**Exercise data:**

* * *

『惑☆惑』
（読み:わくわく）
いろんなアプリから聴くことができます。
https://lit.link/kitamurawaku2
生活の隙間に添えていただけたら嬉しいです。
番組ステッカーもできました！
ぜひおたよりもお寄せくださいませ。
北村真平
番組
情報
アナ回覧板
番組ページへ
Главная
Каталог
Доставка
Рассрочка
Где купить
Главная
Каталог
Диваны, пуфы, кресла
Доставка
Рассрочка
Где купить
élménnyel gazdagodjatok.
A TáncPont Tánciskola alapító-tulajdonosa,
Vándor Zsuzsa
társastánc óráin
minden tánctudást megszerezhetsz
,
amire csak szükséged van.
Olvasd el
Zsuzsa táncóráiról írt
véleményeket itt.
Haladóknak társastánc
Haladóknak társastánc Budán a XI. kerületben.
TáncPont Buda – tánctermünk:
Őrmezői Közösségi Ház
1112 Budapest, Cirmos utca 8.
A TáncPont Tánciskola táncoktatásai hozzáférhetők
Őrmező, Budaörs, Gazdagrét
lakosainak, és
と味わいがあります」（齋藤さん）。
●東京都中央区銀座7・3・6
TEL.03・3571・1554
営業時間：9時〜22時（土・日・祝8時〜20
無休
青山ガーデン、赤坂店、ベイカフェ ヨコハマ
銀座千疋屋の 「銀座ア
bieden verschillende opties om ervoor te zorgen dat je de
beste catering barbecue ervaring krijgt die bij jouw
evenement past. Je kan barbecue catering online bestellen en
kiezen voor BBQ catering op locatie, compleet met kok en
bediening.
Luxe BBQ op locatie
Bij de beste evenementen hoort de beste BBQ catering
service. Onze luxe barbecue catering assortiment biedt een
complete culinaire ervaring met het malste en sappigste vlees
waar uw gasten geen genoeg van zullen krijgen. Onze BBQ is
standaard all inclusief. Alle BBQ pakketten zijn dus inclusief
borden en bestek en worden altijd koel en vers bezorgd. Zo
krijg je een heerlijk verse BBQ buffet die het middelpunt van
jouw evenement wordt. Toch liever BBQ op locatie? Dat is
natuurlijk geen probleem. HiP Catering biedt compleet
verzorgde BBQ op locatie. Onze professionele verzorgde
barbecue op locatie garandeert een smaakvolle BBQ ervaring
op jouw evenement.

* * *

**How to complete this task:** Starting from the first line above, copy the data through to the last line exactly.

**Response to the exercise:**
『惑☆惑』
（読み:わくわく）
いろんなアプリから聴くことができます。
https://lit.link/kitamurawaku2
生活の隙間に添えていただけたら嬉しいです。
番組ステッカーもできました！
ぜひおたよりもお寄せくださいませ。
北村真平
番組
情報
アナ回覧板
番組ページへ
Главная
Каталог
Доставка
Рассрочка
Где купить
Главная
Каталог
Диваны, пуфы, кресла
Доставка
Рассрочка
Где купить
élménnyel gazdagodjatok.
A TáncPont Tánciskola alapító-tulajdonosa,
Vándor Zsuzsa
társastánc óráin
minden tánctudást megszerezhetsz
,
amire csak szükséged van.
Olvasd el
Zsuzsa táncóráiról írt
véleményeket itt.
Haladóknak társastánc
Haladóknak társastánc Budán a XI. kerületben.
TáncPont Buda – tánctermünk:
Őrmezői Közösségi Ház
1112 Budapest, Cirmos utca 8.
A TáncPont Tánciskola táncoktatásai hozzáférhetők
Őrmező, Budaörs, Gazdagrét
lakosainak, és
と味わいがあります」（齋藤さん）。
●東京都中央区銀座7・3・6
TEL.03・3571・1554
営業時間：9時〜22時（土・日・祝8時〜20
無休
青山ガーデン、赤坂店、ベイカフェ ヨコハマ
銀座千疋屋の 「銀座ア
bieden verschillende opties om ervoor te zorgen dat je de
beste catering barbecue ervaring krijgt die bij jouw
evenement past. Je kan barbecue catering online bestellen en
kiezen voor BBQ catering op locatie, compleet met kok en
bediening.
Luxe BBQ op locatie
Bij de beste evenementen hoort de beste BBQ catering
service. Onze luxe barbecue catering assortiment biedt een
complete culinaire ervaring met het malste en sappigste vlees
waar uw gasten geen genoeg van zullen krijgen. Onze BBQ is
standaard all inclusief. Alle BBQ pakketten zijn dus inclusief
borden en bestek en worden altijd koel en vers bezorgd. Zo
krijg je een heerlijk verse BBQ buffet die het middelpunt van
jouw evenement wordt. Toch liever BBQ op locatie? Dat is
natuurlijk geen probleem. HiP Catering biedt compleet
verzorgde BBQ op locatie. Onze professionele verzorgde
barbecue op locatie garandeert een smaakvolle BBQ ervaring
op jouw evenement.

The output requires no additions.